Rolling Stone has added more Harry content: today a companion article to the cover story came out, also by Rob Sheffield, and a playlist. The article had the music quotes that were in the other piece plus more that weren't ("I think of all the great songwriters I love- but they all had their pop songs.....You have to conquer the fear of pop" stands out) and info about some of the bands featured on the very long and thorough playlist. Also on the playlist, some 1D! Olivia is on there as you would expect: Lilo written and strongly-associated-with-Louis faves No Control and Little Black Dress were a happy surprise though.

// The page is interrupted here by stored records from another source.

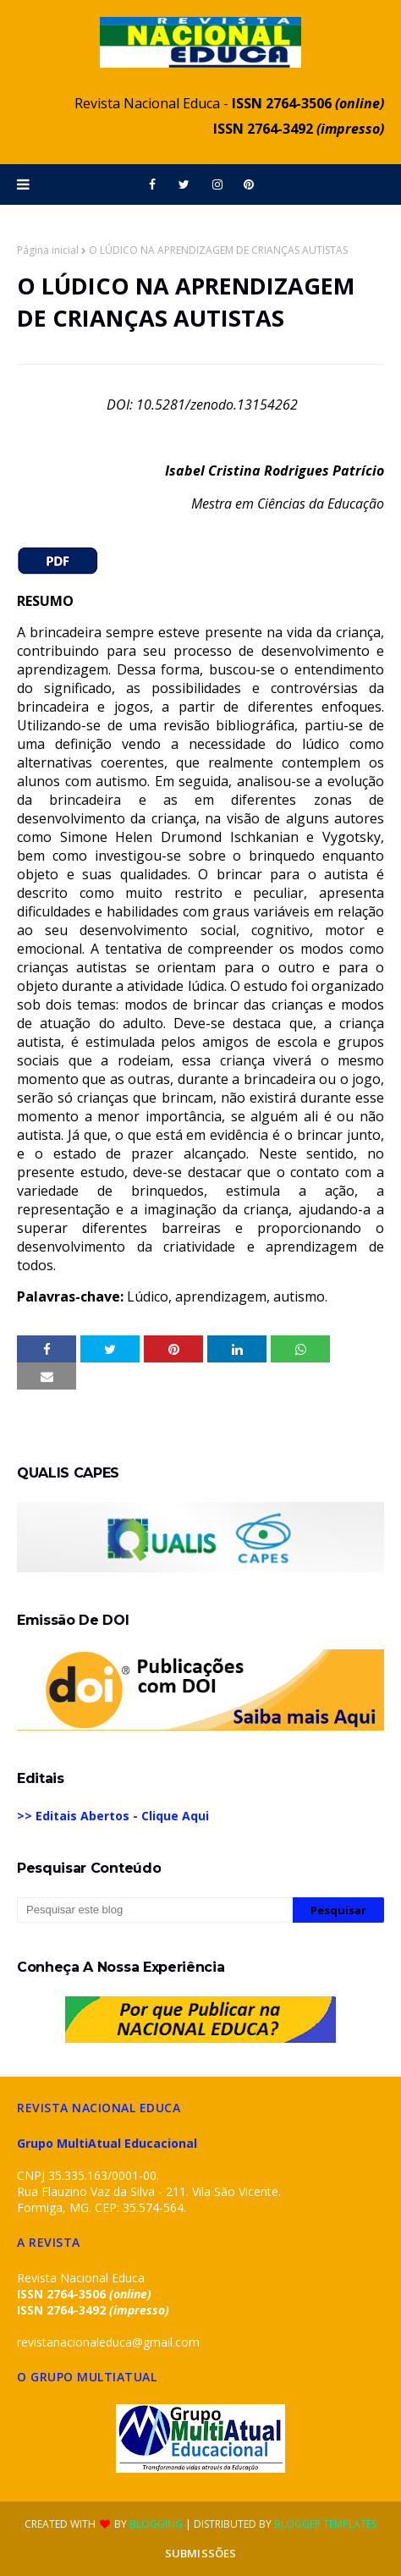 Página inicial (48, 250)
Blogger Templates (325, 2524)
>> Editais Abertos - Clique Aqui (113, 1816)
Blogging (156, 2524)
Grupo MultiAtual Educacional (107, 2143)
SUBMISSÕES (200, 2553)
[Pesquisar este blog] (155, 1910) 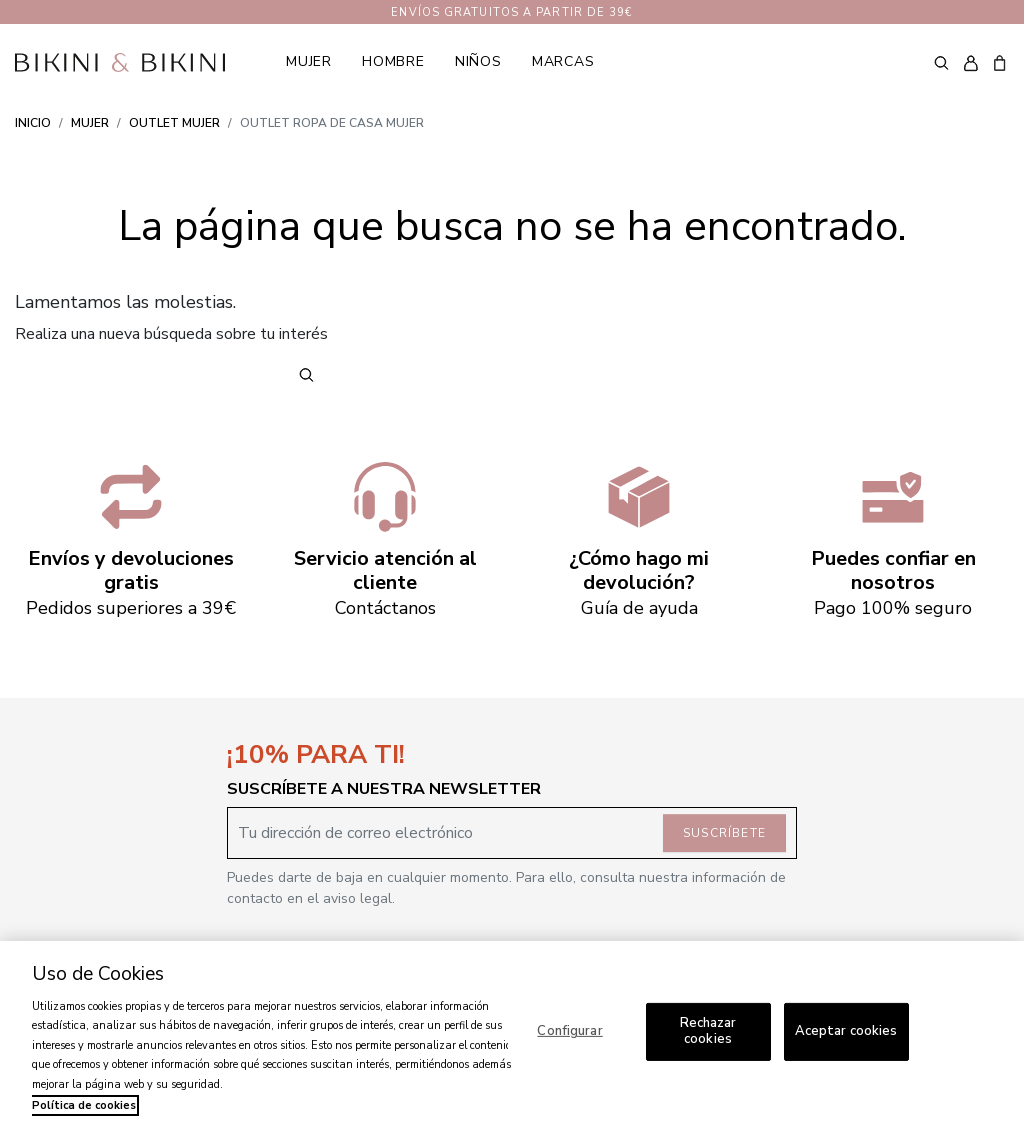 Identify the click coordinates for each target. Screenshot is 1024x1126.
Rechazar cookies (708, 1031)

Rob Sheffield tells us on twitter that Harry is a "superb courteous driver" and "literally the best parallel parker I've ever seen," all right calm the fuck down buddy or I'm gonna think you're protesting a little too much, and Hall and Oates reacted to the news that Harry had wanted them to play his 21st birthday but didn't try to hire them because he thought it would cost too much (??) by tweeting that they'd love to play his 30th. RS has also posted a tl:dr of the cover article which is possibly useful. Bet you wish I'd do those bitch me too! But it's hard!
Meanwhile, Niall posted a selfie and a video from the Omega Masters and liked Louis' KMM post.